本コースは、データを理解し評価した上で、データに基づいた合理的な意思決定行うための導入となるように設計されています。
データを用いることは、研究を進める上で大きな力となります。しかし、データから正しい結論を引き出すためには、考慮しておかなくてはならないポイントがいくつかあります。例えば、データが、そのまま研究対象についての真の姿を示していることはまずない、ということがあげられます。周到に計画した実験や調査でも、測定値には様々な誤差が混入することが避けられないからです。一部のデータ(サンプル)から全体(母集団)についての知見を得ようとする統計調査の場合には、サンプリング誤差も加わり、さらに問題は複雑になります。私たちはこのような偶然による変動の影響を受けたデータと付き合い、不確実な状況の中で結論を見出していかねばなりません。

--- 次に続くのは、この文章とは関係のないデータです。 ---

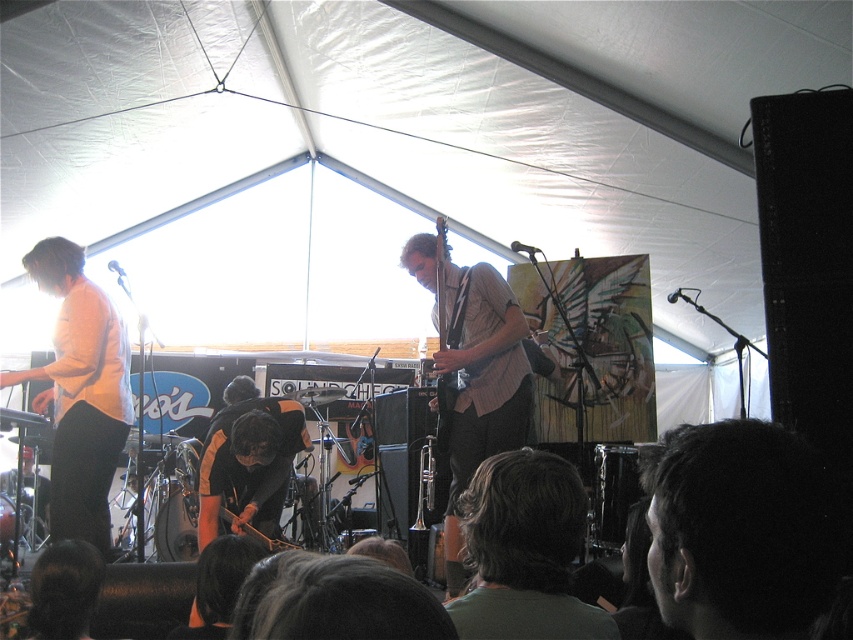 Is light brown textured shirt at center to the left of wooden acoustic guitar at center from the viewer's perspective?

Indeed, light brown textured shirt at center is positioned on the left side of wooden acoustic guitar at center.

Which of these two, light brown textured shirt at center or wooden acoustic guitar at center, stands shorter?

wooden acoustic guitar at center is shorter.

You are a GUI agent. You are given a task and a screenshot of the screen. Output one action in this format:
    pyautogui.click(x=<x>, y=<y>)
    Task: Click on the light brown textured shirt at center
    The width and height of the screenshot is (853, 640).
    Given the screenshot: What is the action you would take?
    pyautogui.click(x=473, y=369)

The width and height of the screenshot is (853, 640). In order to click on light brown textured shirt at center in this screenshot , I will do `click(473, 369)`.

Which is above, dark brown hair at lower center or light brown textured shirt at center?

light brown textured shirt at center is above.

Does dark brown hair at lower center appear over light brown textured shirt at center?

Incorrect, dark brown hair at lower center is not positioned above light brown textured shirt at center.

Between point (498, 536) and point (497, 304), which one is positioned in front?

Positioned in front is point (498, 536).

Where is `dark brown hair at lower center`? dark brown hair at lower center is located at coordinates (524, 552).

Is dark hair at lower right to the left of light brown textured shirt at center from the viewer's perspective?

No, dark hair at lower right is not to the left of light brown textured shirt at center.

Can you confirm if dark hair at lower right is positioned to the right of light brown textured shirt at center?

Yes, dark hair at lower right is to the right of light brown textured shirt at center.

In order to click on dark hair at lower right in this screenshot , I will do coord(741,531).

Identify the location of dark hair at lower right. (741, 531). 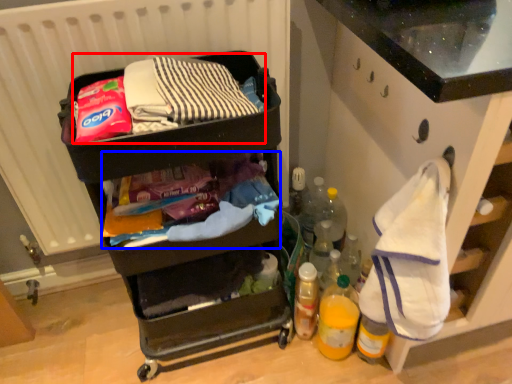 Question: Which point is further to the camera, waste (highlighted by a red box) or waste (highlighted by a blue box)?

Choices:
 (A) waste
 (B) waste

Answer: (B) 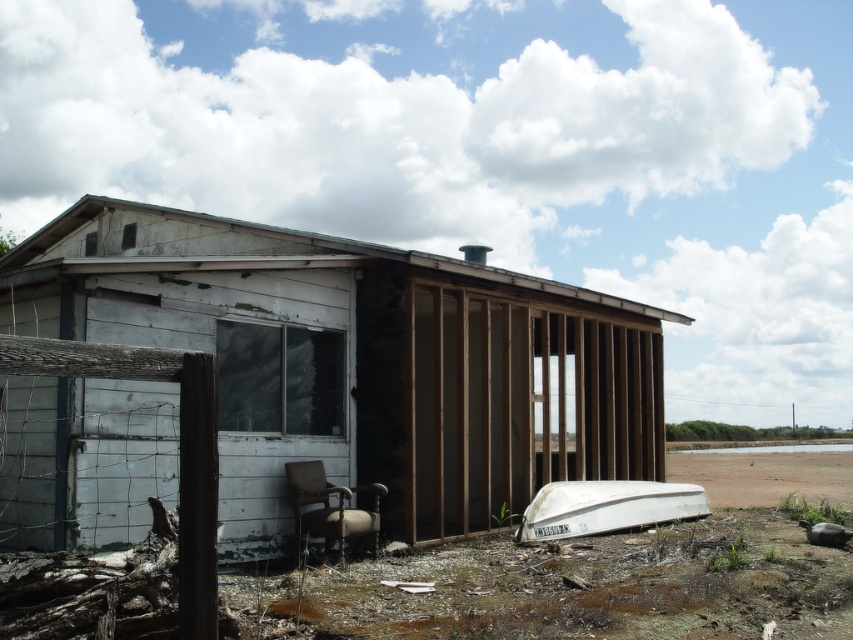 Question: Which of the following is the closest to the observer?

Choices:
 (A) white wood hut at center
 (B) brown fabric chair at lower left
 (C) white matte boat at lower right
 (D) brown sandy dirt at lower right

Answer: (A)

Question: Estimate the real-world distances between objects in this image. Which object is farther from the white matte boat at lower right?

Choices:
 (A) brown fabric chair at lower left
 (B) brown sandy dirt at lower right

Answer: (B)

Question: Does brown sandy dirt at lower right appear under white matte boat at lower right?

Choices:
 (A) no
 (B) yes

Answer: (B)

Question: Which object is the closest to the white wood hut at center?

Choices:
 (A) brown sandy dirt at lower right
 (B) brown fabric chair at lower left
 (C) white matte boat at lower right

Answer: (B)

Question: Does white wood hut at center have a greater width compared to brown fabric chair at lower left?

Choices:
 (A) yes
 (B) no

Answer: (A)

Question: Is white wood hut at center in front of brown sandy dirt at lower right?

Choices:
 (A) yes
 (B) no

Answer: (A) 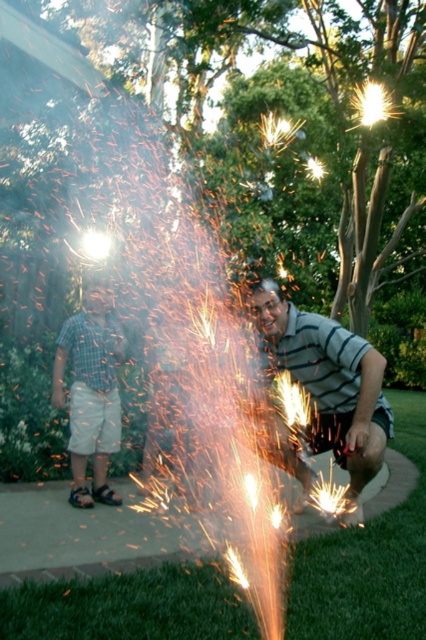 Question: Can you confirm if matte striped shirt at right is wider than checkered fabric shirt at left?

Choices:
 (A) no
 (B) yes

Answer: (B)

Question: Is matte striped shirt at right bigger than checkered fabric shirt at left?

Choices:
 (A) no
 (B) yes

Answer: (B)

Question: Which of the following is the farthest from the observer?

Choices:
 (A) (362, 371)
 (B) (112, 408)

Answer: (B)

Question: Can you confirm if matte striped shirt at right is bigger than checkered fabric shirt at left?

Choices:
 (A) yes
 (B) no

Answer: (A) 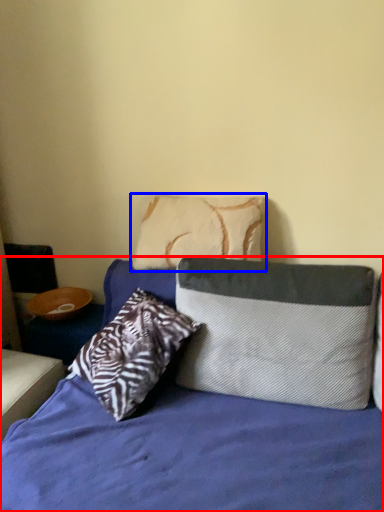 Question: Which point is further to the camera, bed (highlighted by a red box) or pillow (highlighted by a blue box)?

Choices:
 (A) bed
 (B) pillow

Answer: (B)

統計学は、不確実性の下でのリスクを管理し、データから合理的な結論を導きだすための方法です。本講義では、サンプルから母集団についての代用的な推測方法である、「推定」(点推定、区間推定)と「検定」(分割表の関連度の検定、分散分析、2群の平均値の差の検定)を学びます。それぞれの分析の仕組みを理解し、適切に実行し、レポートを記述できる力を身につけることを目標とします。
細かな計算技術ではなく、概念の習得と、データおよび統計解析結果の解釈に焦点を置くことと、コンピュータを用いた実験によって、理論分布についての理解を深めるなど、コンピュータ時代の統計学習を実践することが、本コースの特徴です。